La Universidad Nacional de Villa María celebra un nuevo aniversario de crecimiento y compromiso con la educación pública, reivindicando su vocación de cambiar vidas y comunidades.
Generaciones de villamarienses soñaron la revolución educativa, social y cultural que comenzó a materializarse el 19 de abril de 1995, con la promulgación de la Ley N° 24.484 que dio origen a la tercera universidad pública de la provincia de Córdoba.
El nacimiento de la UNVM transformó para siempre a la ciudad, que se consolidó como un polo académico, una usina de profesionales y un espacio cada vez más cosmopolita. Su desarrollo potenció la generación y socialización del conocimiento, amplió el acceso a la educación superior y creó nuevas oportunidades de formación, investigación y extensión en permanente vínculo con la comunidad.

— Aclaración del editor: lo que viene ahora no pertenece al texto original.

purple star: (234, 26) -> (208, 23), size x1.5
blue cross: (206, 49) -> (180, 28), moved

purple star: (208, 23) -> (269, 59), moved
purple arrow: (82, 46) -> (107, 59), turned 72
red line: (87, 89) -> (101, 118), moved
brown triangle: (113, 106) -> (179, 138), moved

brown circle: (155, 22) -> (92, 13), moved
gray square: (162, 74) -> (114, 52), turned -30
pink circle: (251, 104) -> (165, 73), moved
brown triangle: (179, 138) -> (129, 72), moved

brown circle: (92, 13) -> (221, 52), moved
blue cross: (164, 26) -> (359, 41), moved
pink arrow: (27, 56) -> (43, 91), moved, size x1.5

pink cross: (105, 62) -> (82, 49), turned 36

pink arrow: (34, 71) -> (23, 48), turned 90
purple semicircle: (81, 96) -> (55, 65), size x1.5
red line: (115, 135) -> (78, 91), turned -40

“Cada 19 de abril nos invita no solo a celebrar, sino también a reflexionar. Llegamos al aniversario N° 31 en un momento complejo para todo el sistema universitario, pero satisfechos por la evolución y la consolidación institucional”, afirmó el rector Luis Negretti.

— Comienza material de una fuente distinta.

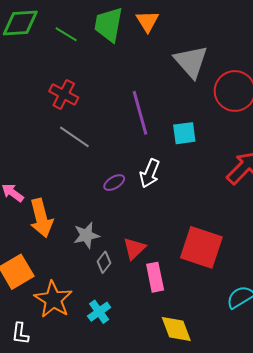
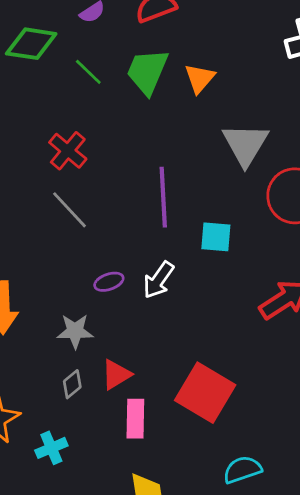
gray star: (86, 235) -> (75, 331), moved

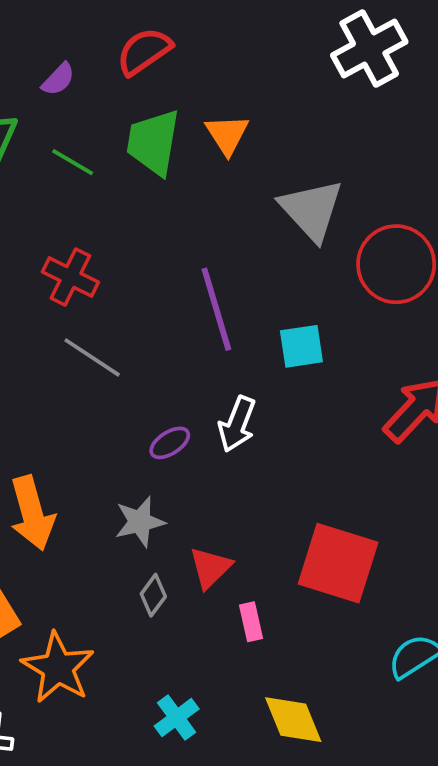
pink rectangle: (135, 419) -> (251, 622), size x0.7
cyan cross: (51, 448) -> (177, 718), moved

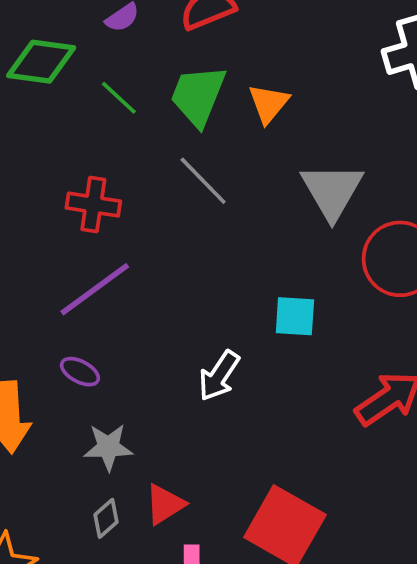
red cross: (70, 277) -> (93, 205), turned -30
purple line: (216, 309) -> (95, 289), moved, turned 58
gray line: (92, 357) -> (203, 181), moved
purple ellipse: (170, 443) -> (80, 372), moved, turned 48

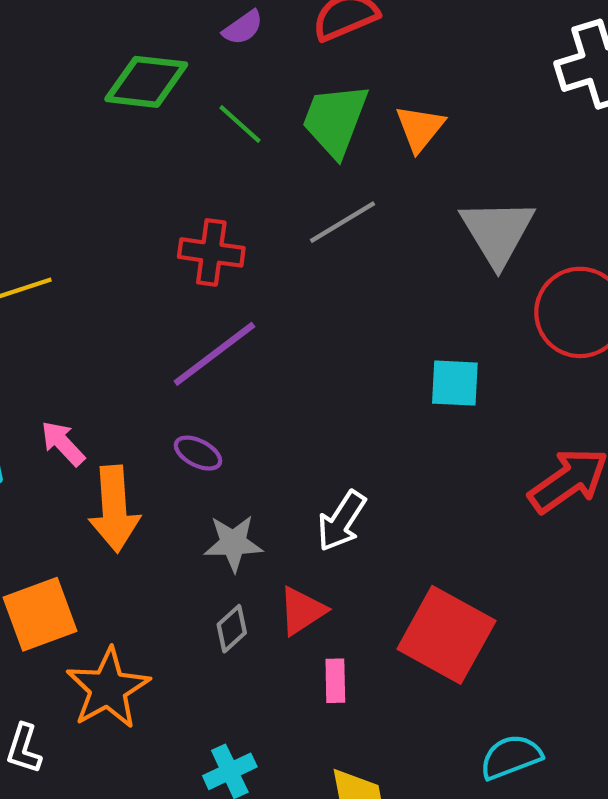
gray line: (203, 181) -> (342, 222), turned -76
white arrow: (219, 376) -> (341, 521), moved

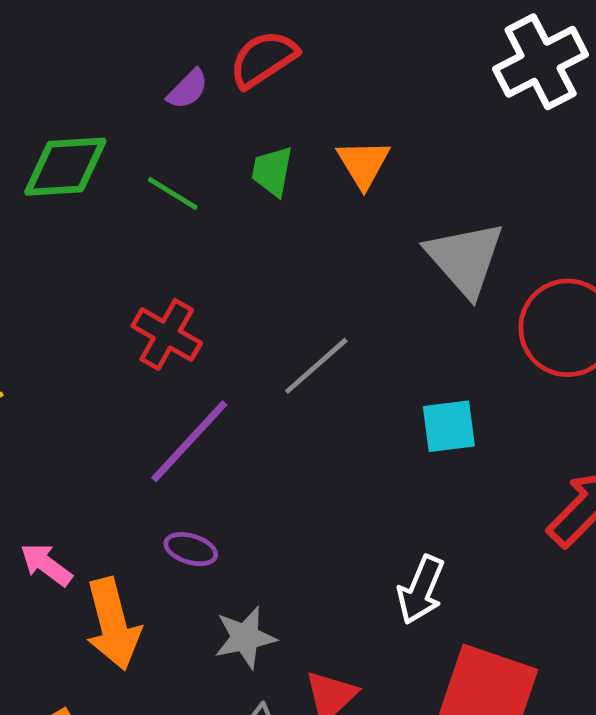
purple semicircle: (243, 28) -> (188, 89), moved
green trapezoid: (335, 120) -> (272, 171), size x0.6
gray line: (342, 222) -> (316, 366), moved
red cross: (211, 252) -> (167, 335), turned 32
white arrow: (341, 521) -> (421, 590), moved

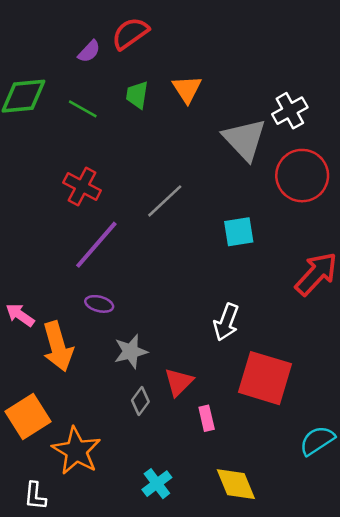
white cross: (541, 62) -> (290, 111), moved, size x0.7

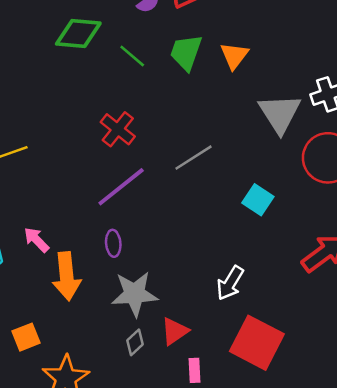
green trapezoid: (137, 95) -> (186, 52), size x1.4
cyan square: (239, 232) -> (258, 200), turned 32
purple ellipse: (99, 304) -> (113, 243), turned 60
gray star: (131, 351) -> (135, 294), size x1.4
orange square: (28, 416) -> (26, 337), size x0.7

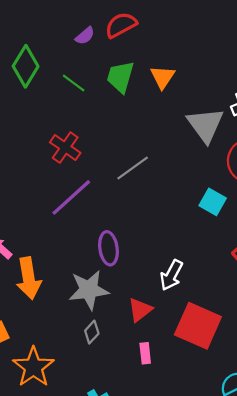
green diamond: (78, 33) -> (26, 66), turned -60
cyan square: (258, 200) -> (213, 202), moved
purple ellipse: (113, 243) -> (108, 248), moved, size x1.4
red triangle: (175, 331) -> (140, 310), moved

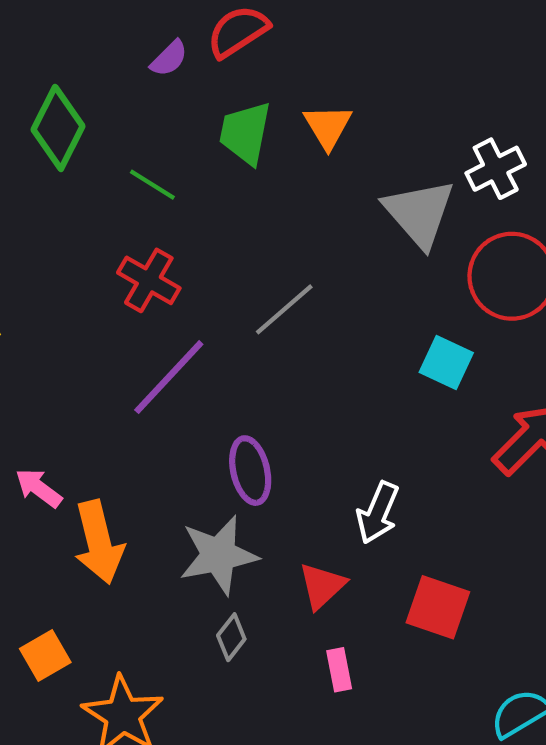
green line: (74, 83) -> (152, 185), moved
red square: (198, 326) -> (438, 607), size x0.7

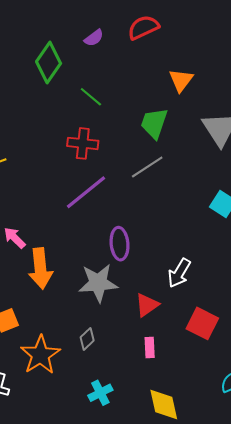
purple semicircle: (169, 58) -> (94, 38), moved
green trapezoid: (245, 133) -> (154, 123), moved
red cross: (149, 280) -> (83, 143), turned -32
gray diamond: (231, 637) -> (87, 339), moved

La historia de la UNVM está llena de orgullo. Este proyecto educativo ha demostrado lo esencial de su existencia al consolidarse como una institución clave para el desarrollo educativo, científico, cultural y productivo de la región.
Incrementó sostenidamente su matrícula, desarrolló infraestructura e incorporó equipamiento acorde a sus necesidades, amplió su propuesta académica y dinamizó las economías locales. Siempre con una premisa clara: sostener la calidad y fortalecer lazos genuinos con la región a través de las ciencias, las artes, las buenas prácticas y el compromiso social.
Con sedes en Villa del Rosario, San Francisco y Córdoba, la Universidad ha formado miles de profesionales que hoy se desempeñan en diversos ámbitos, contribuyendo activamente al desarrollo local, regional y nacional.
En palabras de Negretti: “31 años pueden parecer muy poco tiempo, pero han sido suficientes para construir una institución reconocida en el medio, respetada por sus pares y con proyección internacional. Nos hemos consolidado en todos los aspectos: edilicios, grupos humanos, actividad académica, producción de conocimiento y vinculación con la comunidad”.
El ADN comunitario de la UNVM atraviesa cada una de sus acciones y horizontes posibles. Promueve el pensamiento crítico, la innovación y el compromiso social; articula saberes con organizaciones, gobiernos y sectores productivos; y genera conocimiento situado para dar respuesta a problemáticas concretas.
“Sabemos que esta crisis va a ser circunstancial. Aún en la complejidad, la UNVM continúa fortaleciendo su desarrollo gracias a una comunidad universitaria comprometida: desde sus estudiantes, que confían en nosotros su formación pero que también tienen un vínculo especial con la institución, y también desde sus trabajadoras/es docentes y nodocentes, quienes siguen poniendo el hombro para garantizar, sostener y mantener abierta la Universidad”, destacó el Rector.
A 31 años de su creación, la UNVM reafirma su identidad como Universidad pública, gratuita, comunitaria y de calidad, y ratifica su rol como institución clave para el desarrollo con inclusión, la construcción de ciudadanía y la defensa de la democracia.